L’uomo non dice nulla ma posso immaginare cosa passa per il suo cervello.

Alza le spalle e con nonchalance dice: “Di cosa sono accusato? Non c’è una legge che vieta di colpire un manichino o sbaglio?”.

“Sicuramente, ma se lei uccide delle persone la cosa cambia non trova…e lasci cadere il coltello, è un ordine!”.

Si guarda intorno e con mossa fulminea mi scaglia contro il coltello poi fa un salto sfondando la finestra.

“Maledizione…non facciamolo fuggire!”.

Esco pure io dalla finestra e mi precipito dietro a Patris, appena girato l’angolo del cortile sento una voce a me famigliare.

“Ti conviene stare fermo, altrimenti sparo, alza le mani!”.

“Ciao Tirdi sei arrivato in tempo”.

“Commissario è da un pezzo che ero qui, ho preferito nascondermi qui”.

“Forza mettetegli le manette e portatelo in questura…aspettate un attimo. Patris volevi sapere di cosa sei accusato? Di essere l’assassino di Castello, costui se denunciava a noi il giro di droga e in parte di prostituzione sarebbe crollato il castello di cui  volevi impossessarti, di Cialli, che cercava di soffiarti il posto da capo e della signorina Gisolo che ha avuto la sfortuna di fotografarti e soprattutto di avere capito chi aveva ucciso Castello nonché di Buso che ha tentato di ricattarti e credeva di farla franca illudendosi di salvare la pelle, inoltre del tentato sequestro a scopo di omicidio nei confronti della signora Valenti convinto che fosse una testimone scomoda ma che in realtà non sapeva nulla, oltre che essere il principale artefice dello spaccio di droga e prostituzione al Royal”.

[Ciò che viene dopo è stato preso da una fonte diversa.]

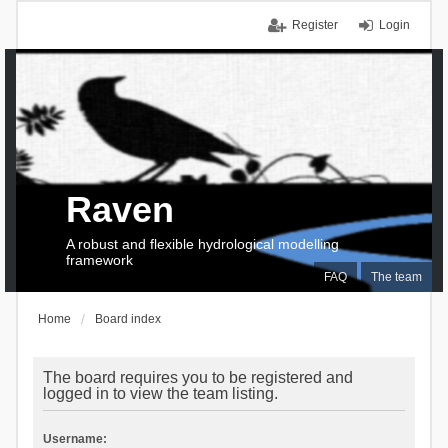
Register
Login
Raven
A robust and flexible hydrological modelling
framework
FAQ
The team
Home
Board index
The board requires you to be registered and
logged in to view the team listing.
Username:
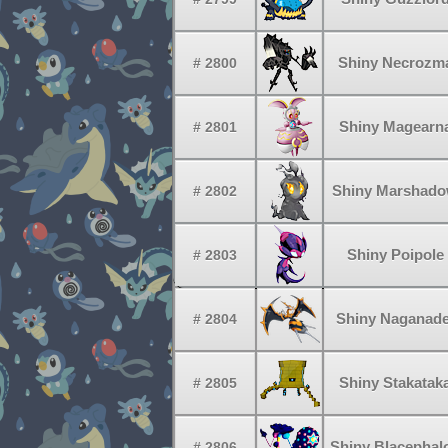
Shiny Necrozm
# 2800
Shiny Magearn
# 2801
Shiny Marshad
# 2802
Shiny Poipole
# 2803
Shiny Naganade
# 2804
Shiny Stakatak
# 2805
Shiny Blacephal
# 2806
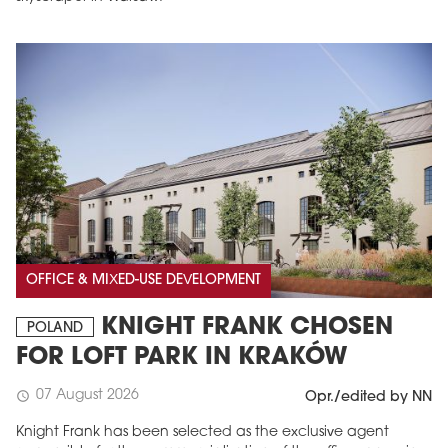
OFFICE & MIXED-USE DEVELOPMENT
KNIGHT FRANK CHOSEN
POLAND
FOR LOFT PARK IN KRAKÓW
07 August 2026
schedule
Opr./edited by NN
Knight Frank has been selected as the exclusive agent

Un paio di giorni dopo sono alla stazione di Porta Susa, un treno è in partenza.

“Allora Edna te ne vai per davvero?”.

“Si Marco, scusi commissario volevo dire, più niente mi lega qui. Vado a Losanna da un’amica, voglio cambiare vita anche se avrei preferito cambiarla con lei”.

Non dico nulla ma dentro di me una parte sa che piangerà.

“Non posso fare nulla per trattenerti?”.

“Potresti, ma so che una parte di te ama un’altra donna, e quando una persona ne ama un’altra la battaglia è impari”.

“Ti aiuto con la valigia, la prendo io”.

“Grazie!”.

L’accompagna allo scompartimento, mentre il capo stazione segnala la partenza del treno.

“Ti conviene scendere commissario” poi mi sfiora le labbra mentre una lacrima le solca il viso.

“Ciao Edna se avessi bisogno ci sarò sempre ricordalo”.

“Grazie Marco, lo terrò presente mi ha salvato la vita ed è una cosa che ricorderò per sempre. Addio mio bel commissario”.

Il treno parte e io torno indietro verso l’uscita, la giornata è bella anche se il mio umore non è granché, mi dirigo verso piazza Carlo Felice ma cambio idea e torno in stazione e vado alla biglietteria.

“Per favore mi dia un biglietto per Savona”.

Lo prendo, e mi reco al binario immaginando la faccia che farà Maria nel vedermi arrivare e non solo lei ma anche di Ettore e di sua moglie.

 

                                            Fine

 

                                                      

 

 Un grazie di cuore a voi che avete seguito l'ennesima indagine del commissario. Un'indagine alquanto complicato con vari personaggi e con un dilemma interiore per il protagonista, un dilemma di cuore. I nomi come sempre sono di pura fantasia, l'unica cosa vera è la fabbrica Schiapparelli fondata nel 1823  impegnata nella lavorazione e vendita di prodotti chimici e farmaceutici ad uso medico e industriale, nel 1935 trasferitasi a Torino in borgo Vanchiglia e nel 1998 chiude definitavemente i battenti. Ps. mio papà ha lavorato per un certo periodo in quella fabbrica nel dopo guerra.